Your schematic shows three 4k97 resistors, in parallel with a 33k3 potentiometer. Look up parallel resistors, using a search engine. It will give a much lower value than you need.

Also note that resistors only come in standard values, typically the E24 and E96 values and that it can be difficult/expensive to get non-standard values. Potentiometers also have a poor tolerance, often as bad as 50%, so they tend to only be sold in E3 values (multiples of 1, 2.2 and 4.7) or rounded  E3 values (multiples of 1, 2 or 2.5 and 5).
https://en.wikipedia.org/wiki/E-series_of_preferred_numbers

[steveggz]

Referencing the HLG-240H-C1750B, would adding a resistor between DIM + and DIM - increase the voltage of the driver?
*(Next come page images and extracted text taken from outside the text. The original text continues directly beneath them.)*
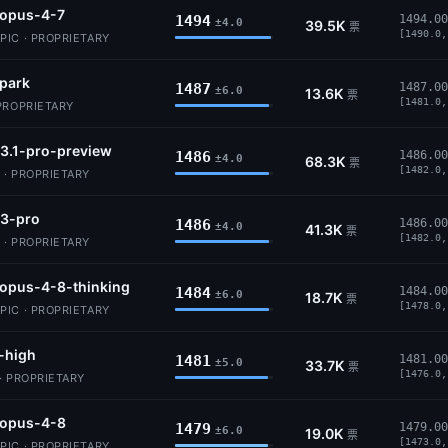
-opus-4-7
1494
1494.00
±4.0
39.5K
票
[1490.0,
IC · PROPRIETARY
park
1487
1487.00
±6.0
13.6K
票
[1481.0,
PROPRIETARY
3.1-pro-preview
1486
1486.00
±4.0
68.3K
票
[1482.0,
 · PROPRIETARY
-3-pro
1486
1486.00
±4.0
41.3K
票
[1482.0,
 · PROPRIETARY
opus-4-8-thinking
1484
1484.00
±6.0
18.7K
票
[1478.0,
IC · PROPRIETARY
-high
1481
1481.00
±5.0
33.7K
票
[1476.0,
· PROPRIETARY
-opus-4-8
1479
1479.00
±6.0
19.0K
票
[1473.0,
IC · PROPRIETARY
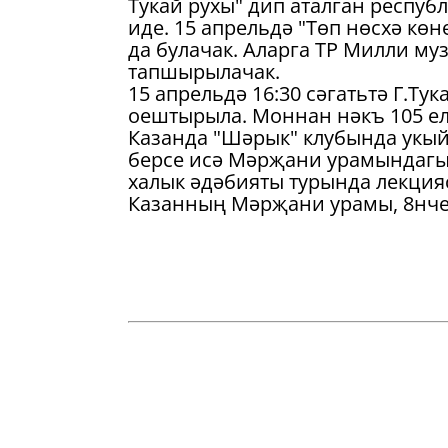
Тукай рухы" дип аталган респуб
иде. 15 апрельдә "Төп нөсхә кө
да булачак. Аларга ТР Милли му
тапшырылачак.
15 апрельдә 16:30 сәгатьтә Г.Ту
оештырыла. Моннан нәкъ 105 ел
Казанда "Шәрык" клубында укы
берсе исә Мәрҗани урамындагы 
халык әдәбияты турында лекция
Казанның Мәрҗани урамы, 8нче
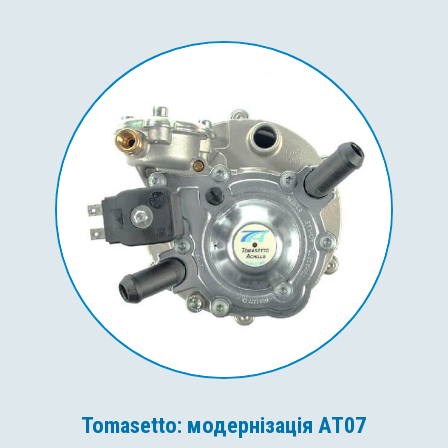
Tomasetto: модернізація AT07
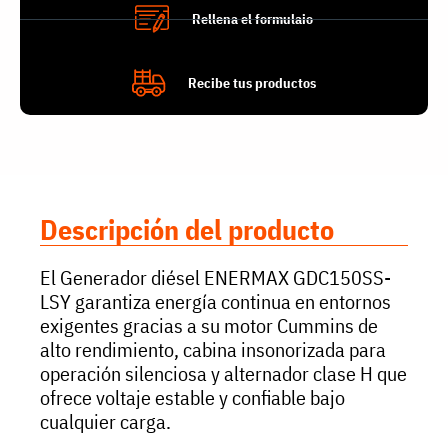
Rellena el formulaio
Recibe tus productos
Descripción del producto
El Generador diésel ENERMAX GDC150SS-
LSY garantiza energía continua en entornos
exigentes gracias a su motor Cummins de
alto rendimiento, cabina insonorizada para
operación silenciosa y alternador clase H que
ofrece voltaje estable y confiable bajo
cualquier carga.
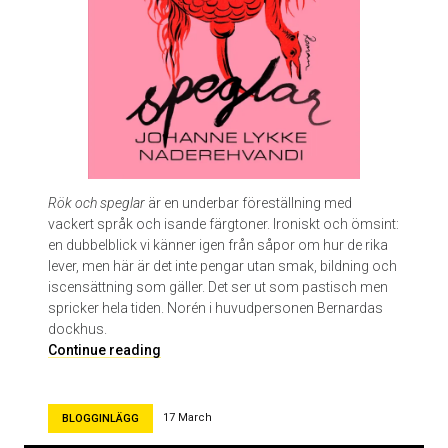
l
e
P
e
l
i
c
o
t
Rök och speglar
är en underbar föreställning med
vackert språk och isande färgtoner. Ironiskt och ömsint:
en dubbelblick vi känner igen från såpor om hur de rika
lever, men här är det inte pengar utan smak, bildning och
iscensättning som gäller. Det ser ut som pastisch men
spricker hela tiden. Norén i huvudpersonen Bernardas
dockhus.
R
Continue reading
ö
k
o
17 March
BLOGGINLÄGG
c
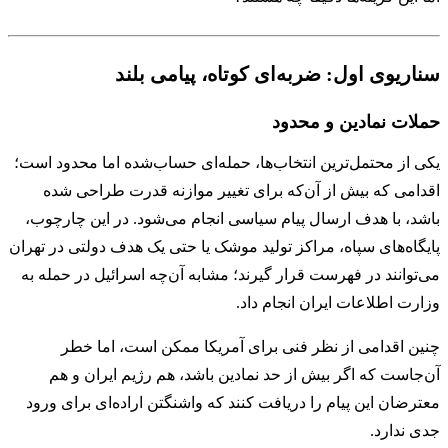
سناریوی اول: ضربه‌ای کوتاه، پیامی بلند
حملات نمادین و محدود
یکی از محتمل‌ترین انتخاب‌ها، حمله‌ای حساب‌شده اما محدود است؛
اقدامی که بیش از آن‌که برای تغییر موازنه قدرت طراحی شده
باشد، با هدف ارسال پیام سیاسی انجام می‌شود. در این چارچوب،
پایگاه‌های سپاه، مراکز تولید موشک یا حتی یک هدف دولتی در تهران
می‌توانند در فهرست قرار گیرند؛ مشابه آن‌چه اسرائیل در حمله به
وزارت اطلاعات ایران انجام داد.
چنین اقدامی از نظر فنی برای آمریکا ممکن است، اما خطر
آن‌جاست که اگر بیش از حد نمادین باشد، هم رژیم ایران و هم
معترضان این پیام را دریافت کنند که واشنگتن اراده‌ای برای ورود
جدی ندارد.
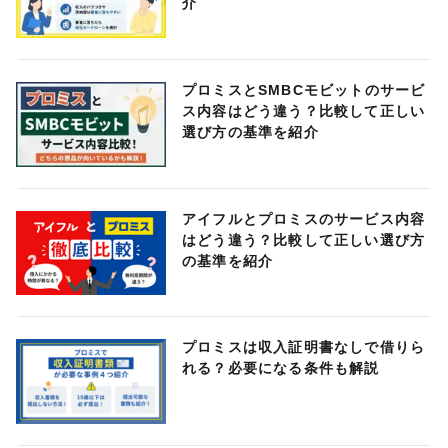
介
プロミスとSMBCモビットのサービ
ス内容はどう違う？比較して正しい
選び方の基準を紹介
アイフルとプロミスのサービス内容
はどう違う？比較して正しい選び方
の基準を紹介
プロミスは収入証明書なしで借りら
れる？必要になる条件も解説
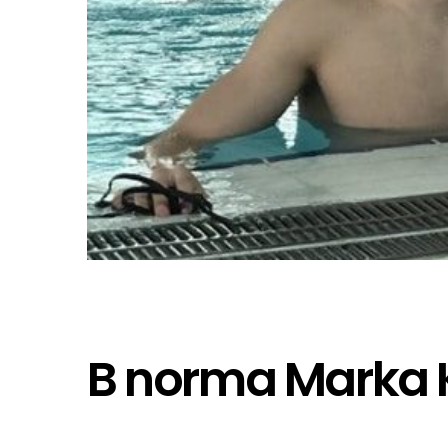
B norma Marka 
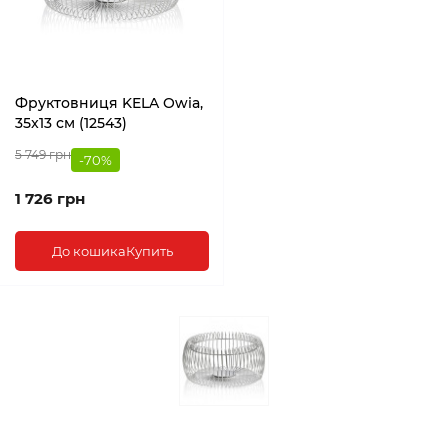
Фруктовниця KELA Owia,
35x13 см (12543)
5 749 грн
-70%
1 726 грн
До кошика
Купить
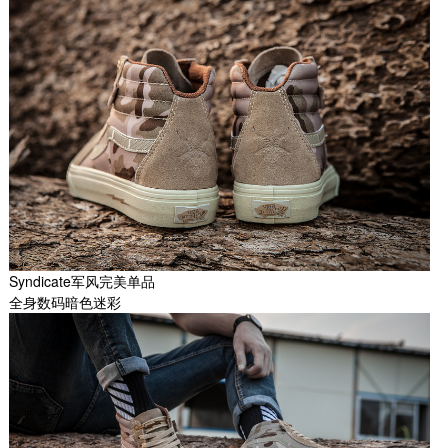
Syndicate军风完美单品
全身数码暗色迷彩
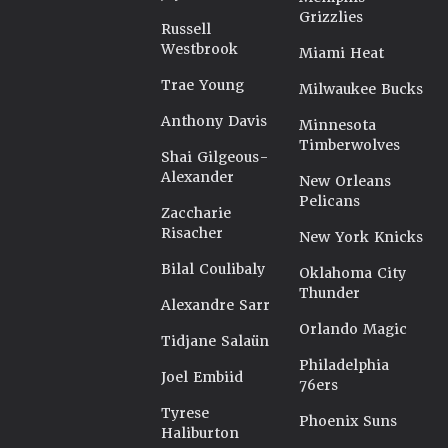
Grizzlies
Russell
Westbrook
Miami Heat
Trae Young
Milwaukee Bucks
Anthony Davis
Minnesota
Timberwolves
Shai Gilgeous-
Alexander
New Orleans
Pelicans
Zaccharie
Risacher
New York Knicks
Bilal Coulibaly
Oklahoma City
Thunder
Alexandre Sarr
Orlando Magic
Tidjane Salaün
Philadelphia
Joel Embiid
76ers
Tyrese
Phoenix Suns
Haliburton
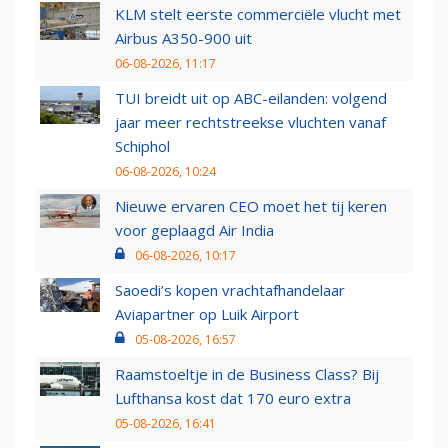
KLM stelt eerste commerciële vlucht met
Airbus A350-900 uit
06-08-2026, 11:17
TUI breidt uit op ABC-eilanden: volgend
jaar meer rechtstreekse vluchten vanaf
Schiphol
06-08-2026, 10:24
Nieuwe ervaren CEO moet het tij keren
voor geplaagd Air India
06-08-2026, 10:17
Saoedi’s kopen vrachtafhandelaar
Aviapartner op Luik Airport
05-08-2026, 16:57
Raamstoeltje in de Business Class? Bij
Lufthansa kost dat 170 euro extra
05-08-2026, 16:41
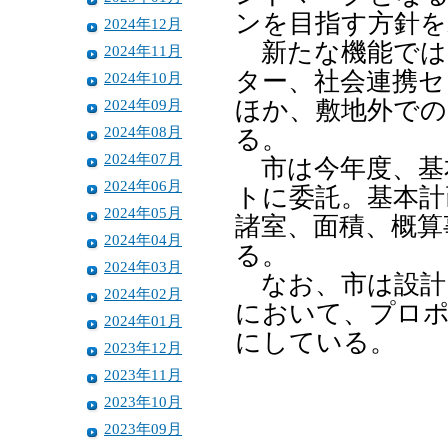
ンを目指す方針を
2024年12月
新たな機能では
2024年11月
ター、社会連携セ
2024年10月
2024年09月
ほか、敷地外で
2024年08月
る。
2024年07月
市は今年度、基
2024年06月
トに委託。基本計
2024年05月
諸室、面積、概算
2024年04月
る。
2024年03月
なお、市は設計
2024年02月
において、プロポ
2024年01月
にしている。
2023年12月
2023年11月
2023年10月
2023年09月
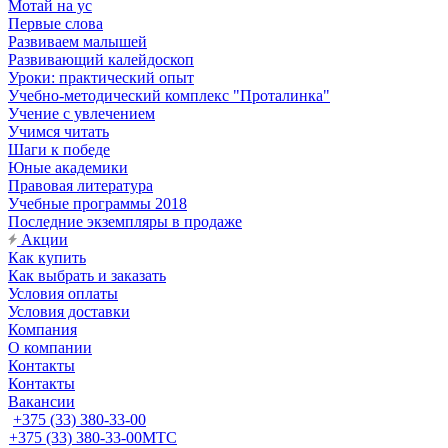
Мотай на ус
Первые слова
Развиваем малышей
Развивающий калейдоскоп
Уроки: практический опыт
Учебно-методический комплекс "Проталинка"
Учение с увлечением
Учимся читать
Шаги к победе
Юные академики
Правовая литература
Учебные программы 2018
Последние экземпляры в продаже
Акции
Как купить
Как выбрать и заказать
Условия оплаты
Условия доставки
Компания
О компании
Контакты
Контакты
Вакансии
+375 (33) 380-33-00
+375 (33) 380-33-00
МТС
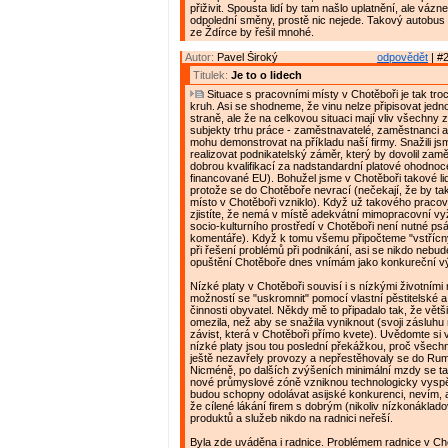
přiživit. Spousta lidí by tam našlo uplatnění, ale vázn
odpolední směny, prostě nic nejede. Takový autobus
ze Ždírce by řešil mnohé.
Autor:
Pavel Široký
odpovědět
| #2
Titulek:
Je to o lidech
Situace s pracovními místy v Chotěboři je tak tr
kruh. Asi se shodneme, že vinu nelze připisovat jed
straně, ale že na celkovou situaci mají vliv všechny
subjekty trhu práce - zaměstnavatelé, zaměstnanci a
mohu demonstrovat na příkladu naší firmy. Snažili js
realizovat podnikatelský záměr, který by dovolil zaměs
dobrou kvalifikací za nadstandardní platové ohodnoce
financované EU). Bohužel jsme v Chotěboři takové lidi
protože se do Chotěboře nevrací (nečekají, že by t
místo v Chotěboři vzniklo). Když už takového pracov
zjistíte, že nemá v místě adekvátní mimopracovní vyži
socio-kulturního prostředí v Chotěboři není nutné ps
komentáře). Když k tomu všemu připočteme "vstřícný
při řešení problémů při podnikání, asi se nikdo nebude
opuštění Chotěboře dnes vnímám jako konkureční v
Nízké platy v Chotěboři souvisí i s nízkými životními
možností se "uskromnit" pomocí vlastní pěstitelské 
činnosti obyvatel. Někdy mě to připadalo tak, že větš
omezila, než aby se snažila vyniknout (svoji zásluhu
závist, která v Chotěboři přímo kvete). Uvědomte si 
nízké platy jsou tou poslední překážkou, proč všechn
ještě nezavřely provozy a nepřestěhovaly se do Rum
Nicméně, po dalších zvýšeních minimální mzdy se ta
nové průmyslové zóně vzniknou technologicky vyspě
budou schopny odolávat asijské konkurenci, nevím, 
že cílené lákání firem s dobrým (nikoliv nízkonáklad
produktů a služeb nikdo na radnici neřeší.
Byla zde uváděna i radnice. Problémem radnice v Cho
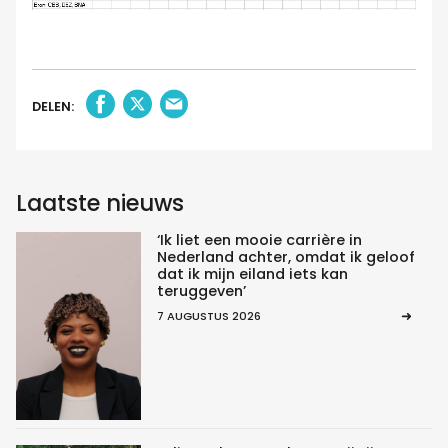
DELEN:
Laatste nieuws
‘Ik liet een mooie carrière in
Nederland achter, omdat ik geloof
dat ik mijn eiland iets kan
teruggeven’
7 AUGUSTUS 2026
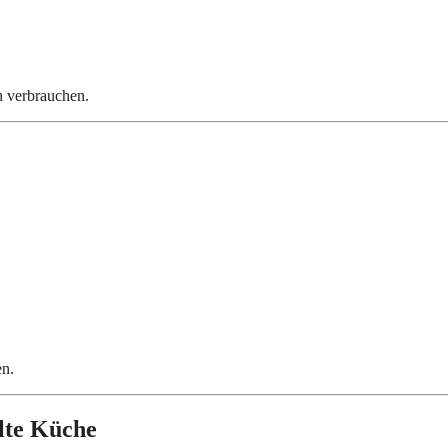
ch verbrauchen.
en.
lte Küche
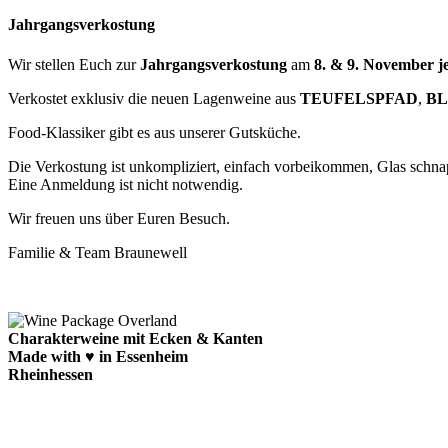
Jahrgangsverkostung
Wir stellen Euch zur
Jahrgangsverkostung
am
8. & 9. November j
Verkostet exklusiv die neuen Lagenweine aus
TEUFELSPFAD
,
B
Food-Klassiker gibt es aus unserer Gutsküche.
Die Verkostung ist unkompliziert, einfach vorbeikommen, Glas schna
Eine Anmeldung ist nicht notwendig.
Wir freuen uns über Euren Besuch.
Familie & Team Braunewell
Charakterweine mit Ecken & Kanten
Made with ♥ in Essenheim
Rheinhessen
It's rated to output 143v at 1750mA. But if I added a resistor between the DIM terminals decreasing the current to let's say 1500mA would I get more voltage? If so how much?

[steveggz]

I decided to switch from linear dimming to PWM using a power supply and Mean Well LDD-1500H buck drivers. The LDD-1500H out put 1500mA but need to reduce the current to 1480mA. Would adding a current limiting resistor in series with the LED's mess with the PWM slew rate or pulse frequency? I need the LED's to pulse in the kilohertz frequencies without any disturbance and don't want the fast slew rates of the buck to be negatively effected.

[Zero999]

I decided to switch from linear dimming to PWM using a power supply and Mean Well LDD-1500H buck drivers. The LDD-1500H out put 1500mA but need to reduce the current to 1480mA. Would adding a current limiting resistor in series with the LED's mess with the PWM slew rate or pulse frequency? I need the LED's to pulse in the kilohertz frequencies without any disturbance and don't want the fast slew rates of the buck to be negatively effected.

How could a series resistor possibly help to reduce the current through the LEDs, driven by a constant current supply? It won't. All that'll happen, is the power supply will increase its voltage, to compensate.

I doubt there will be any problems with operating at 1500mA vs 1480mA. The output current of the driver probably has a looser tolerance than that.

Connecting a resistor in parallel with the LEDs could be used to reduce the current through the LEDs, by diverting it around them, at the expense of dissipating extra power.

[steveggz]

Thanks Hero999! I appreciate your help.